El negro coge el óbolo del capitán y empieza a susurrar una salmodia que se eleva en el aire viciado del tugurio. Su voz es gutural y parece surgir del corazón mismo de la tierra. Scolum, terror del Caribe, siente un escalofrío.

El hechicero cierra los párpados y parece entrar en trance.

Cuando los abre, sus ojos están blancos, como cubiertos por una niebla que hiela la sangre del pirata.

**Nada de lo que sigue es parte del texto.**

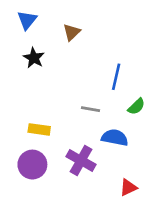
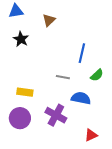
blue triangle: (27, 20) -> (16, 11), turned 42

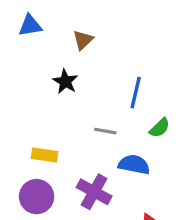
black star: (21, 39) -> (65, 81), moved

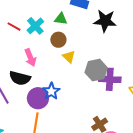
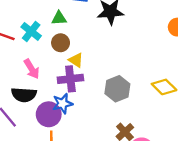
gray hexagon: (96, 70) -> (117, 89), moved
purple cross: (110, 79) -> (70, 79), moved
blue star: (51, 91) -> (63, 104), turned 30

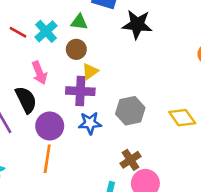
yellow triangle: (76, 60) -> (90, 71), turned 42
black semicircle: (24, 95) -> (26, 100), turned -130
blue star: (63, 104) -> (90, 123), moved

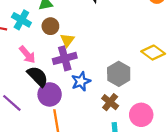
black semicircle: (26, 100) -> (38, 76), moved
gray hexagon: (130, 111) -> (119, 74), moved
brown cross: (131, 160) -> (110, 102), moved

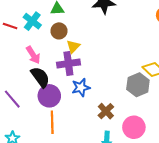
gray hexagon: (119, 74) -> (138, 85), moved

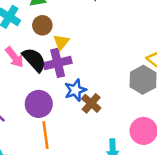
black semicircle: (40, 77) -> (34, 60), moved
brown cross: (106, 111) -> (91, 103), moved

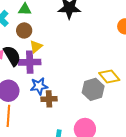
brown cross: (91, 103) -> (49, 99), turned 35

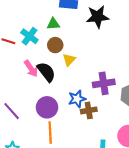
purple cross: (30, 62) -> (104, 83), moved

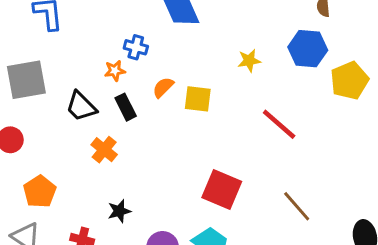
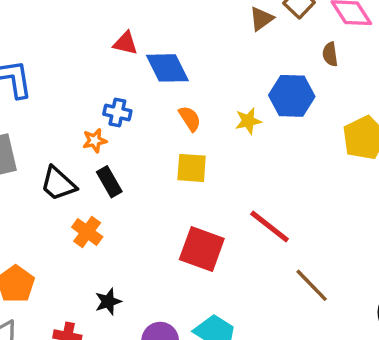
blue hexagon: (308, 49) -> (292, 96), moved
orange semicircle: (163, 87) -> (190, 119), moved, turned 105
red line: (279, 124) -> (270, 226), moved
red square: (222, 189) -> (202, 249), moved

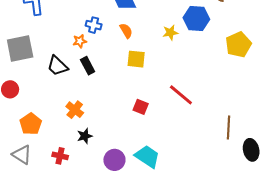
orange semicircle: (190, 119) -> (126, 31), moved
orange cross: (87, 232) -> (75, 110), moved
red square: (202, 249) -> (141, 107), size x0.6
brown line: (312, 285) -> (228, 127), moved, turned 45

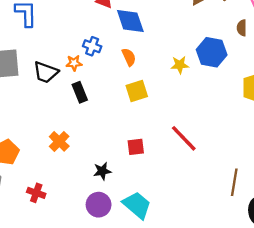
yellow square: (136, 59) -> (137, 91), turned -30
black trapezoid: (57, 66) -> (46, 72), moved, turned -30
red square: (141, 107) -> (136, 147), turned -35
black star: (85, 136) -> (102, 171), moved

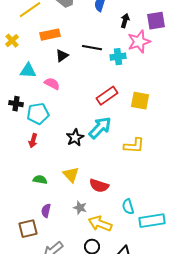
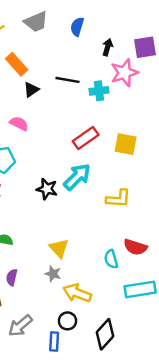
orange rectangle: (50, 35) -> (17, 64), turned 60
black star: (75, 138) -> (47, 189), turned -30
yellow triangle: (71, 175) -> (59, 248), moved
red semicircle: (99, 186) -> (135, 247), moved
cyan semicircle: (128, 207) -> (111, 259), moved

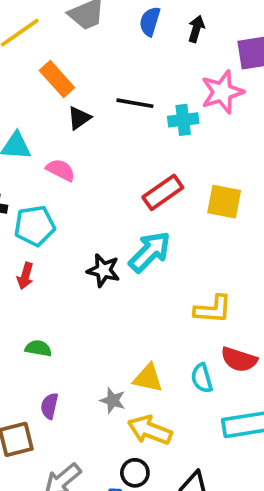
black arrow: (107, 47) -> (196, 29), moved
yellow L-shape: (118, 199) -> (213, 309), moved
yellow triangle: (59, 248) -> (148, 378), moved, turned -35

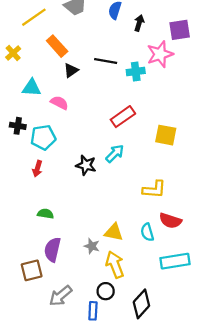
black arrow: (196, 29) -> (139, 23), moved
yellow square: (224, 202) -> (166, 135), moved
cyan arrow: (150, 252) -> (115, 154), size x0.7
purple semicircle: (49, 406) -> (52, 250), size x1.5
yellow arrow: (150, 430) -> (115, 265), turned 48

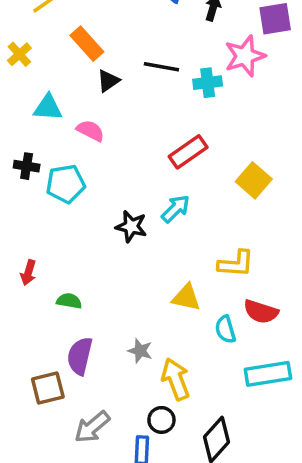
yellow square: (166, 135) -> (254, 180), turned 30
red arrow: (37, 169) -> (28, 273), moved
yellow triangle: (114, 232) -> (186, 297), moved

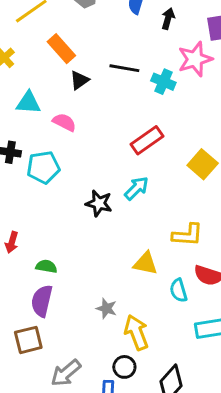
cyan cross: (208, 83) -> (163, 82), turned 30
purple semicircle: (80, 356) -> (42, 301), moved

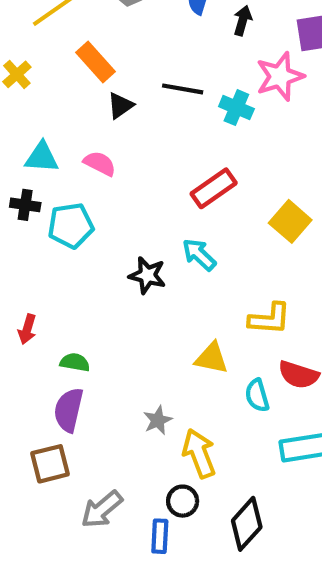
cyan triangle: (28, 103) -> (42, 157), moved
cyan arrow: (136, 188) -> (199, 255), turned -92
gray star: (106, 308) -> (158, 420), turned 30

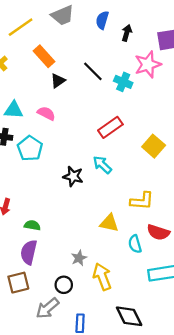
black line: (183, 89) -> (93, 71), turned 35
cyan pentagon: (71, 226) -> (30, 148), turned -30
black circle: (183, 501) -> (64, 285), moved
black diamond: (247, 524) -> (129, 316), turned -68

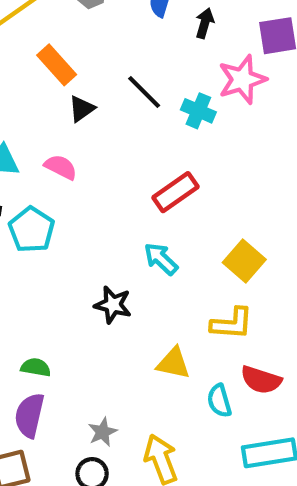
yellow square: (154, 146) -> (244, 261), moved
black star: (73, 176) -> (113, 305), moved
gray star: (79, 258) -> (102, 432), moved

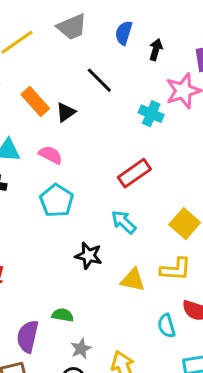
orange rectangle: (57, 65) -> (35, 102), moved
black line: (144, 92) -> (99, 80), moved
cyan pentagon: (32, 230) -> (57, 201), moved
yellow triangle: (173, 363) -> (133, 280), moved
green semicircle: (36, 367) -> (63, 315), moved

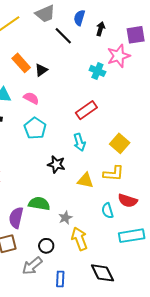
black line: (99, 80) -> (63, 36), moved
cyan arrow: (124, 222) -> (79, 142), turned -150
green semicircle: (63, 315) -> (39, 204), size x1.5
gray star: (81, 349) -> (65, 218), moved

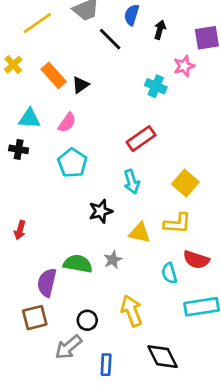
pink star: (119, 56) -> (184, 66), size x0.7
pink semicircle: (31, 98) -> (67, 122), turned 98
black star: (56, 164) -> (101, 211), turned -30
gray star: (65, 218) -> (113, 260), moved

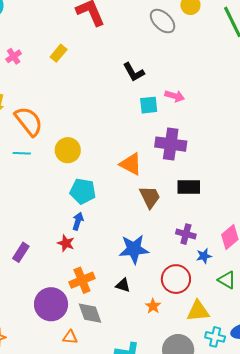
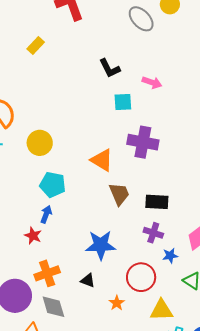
pink arrow: (175, 96) -> (152, 82), moved
black rectangle: (189, 187) -> (157, 202), moved

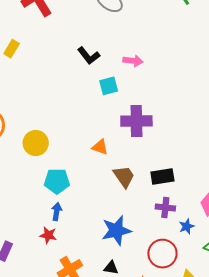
orange triangle: (102, 160) -> (100, 147), size x0.7

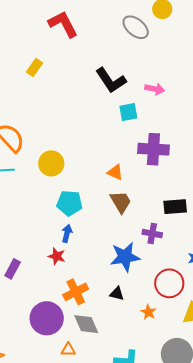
black L-shape: (89, 56) -> (111, 80), size x1.4
brown trapezoid: (124, 177) -> (121, 202), moved
purple cross: (165, 208) -> (152, 234), moved

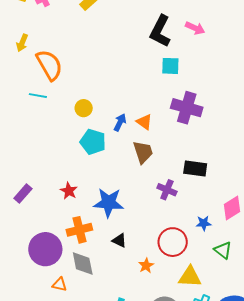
black L-shape: (111, 80) -> (160, 31), turned 48
pink arrow: (155, 89) -> (195, 28), moved
yellow circle: (51, 163) -> (84, 108), moved, size x0.7
blue arrow: (67, 233) -> (120, 122), moved
blue star: (125, 257) -> (109, 203), moved

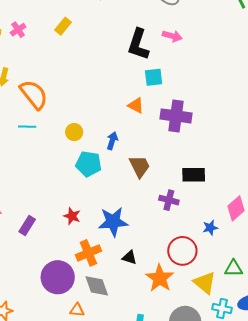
orange triangle: (144, 122) -> (136, 105), moved
green triangle: (223, 250) -> (234, 268), moved, turned -30
orange star: (146, 266) -> (160, 278), size x1.8
yellow triangle: (190, 277) -> (205, 283), turned 45

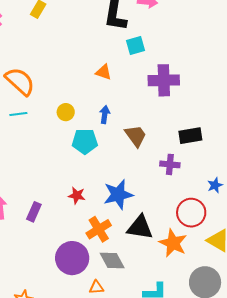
orange triangle: (136, 105) -> (104, 72), moved
black triangle: (129, 257) -> (140, 227), size x1.8

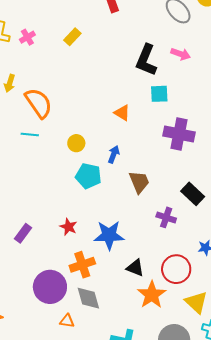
black rectangle: (190, 136) -> (193, 194), turned 40
black triangle: (140, 227) -> (135, 268), moved, size x0.7

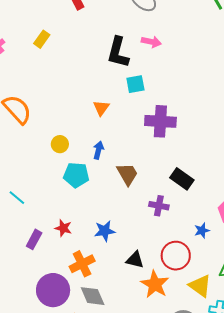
orange triangle: (122, 113) -> (101, 108), turned 42
cyan line: (30, 134) -> (17, 198), moved, turned 42
purple rectangle: (23, 233) -> (34, 239), moved
blue star: (109, 235) -> (105, 231), size x0.7

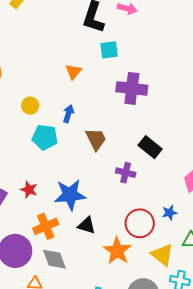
blue star: (202, 230) -> (169, 213), moved
blue star: (105, 231) -> (70, 195), size x1.5
black triangle: (135, 260) -> (87, 225), moved

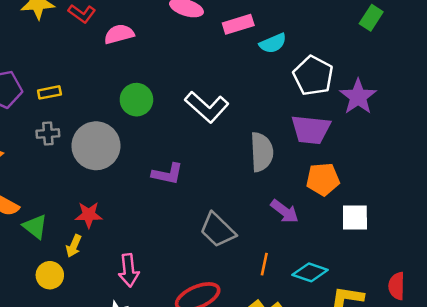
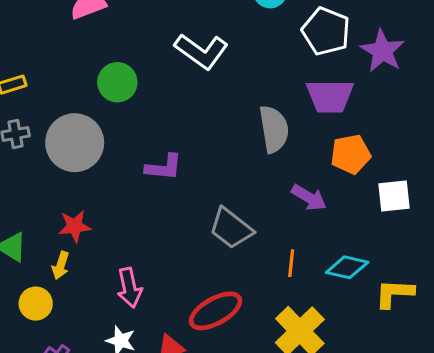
white L-shape: (207, 107) -> (201, 51), moved

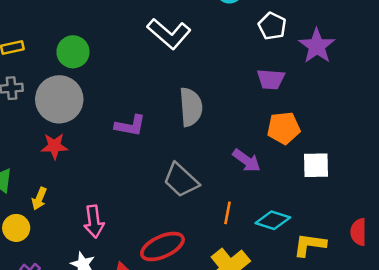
white pentagon: (326, 31) -> (272, 26), size x0.7
green circle: (117, 82) -> (73, 52), moved
purple trapezoid: (330, 96) -> (271, 79), size x0.7
gray semicircle: (274, 129) -> (191, 107), moved
red star: (75, 226) -> (54, 146), moved

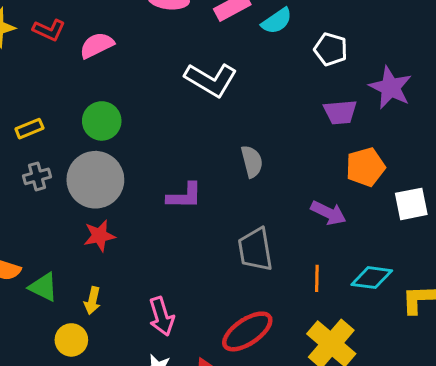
purple star: (317, 46) -> (390, 88), moved
gray semicircle: (191, 107) -> (252, 161), size x0.7
gray trapezoid: (181, 180) -> (255, 250), turned 48

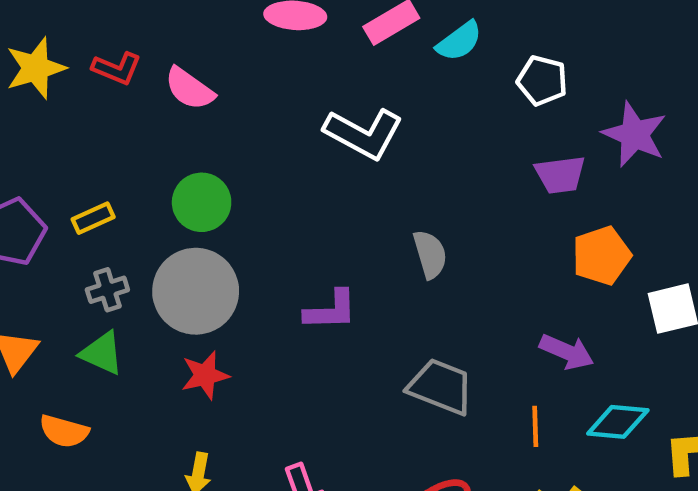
pink semicircle: (97, 45) -> (189, 89), turned -116
purple arrow: (328, 213) -> (567, 352), moved
gray trapezoid: (255, 250) -> (441, 387), turned 123
green triangle: (43, 287) -> (102, 353), moved

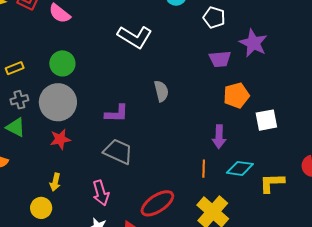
purple arrow: (567, 352) -> (219, 137), turned 65
gray trapezoid: (441, 387) -> (118, 152), moved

—¿Qué ves? —pregunta Benjamin, tratando de espantar con sus palabras los augurios que vuelan a su alrededor igual que buitres.

—La línea de tu vida discurre paralela a la de un hombre. Tú tienes lo que él ama y él es dueño de eso que tú darías cualquier cosa por tener. Un día, más tarde o más temprano, vuestras singladuras se encontrarán, y vive Dios que no quisiera estar allí cuando eso ocurra.

El capitán Scolum comprende a qué se refiere el hechicero. Saca una afilada daga de su funda y la clava sobre la palma de su mano. La sangre brota a medida que la punta va alterando la trayectoria de la línea de la vida.

Para cuando sale de la choza, ha tomado una decisión inapelable.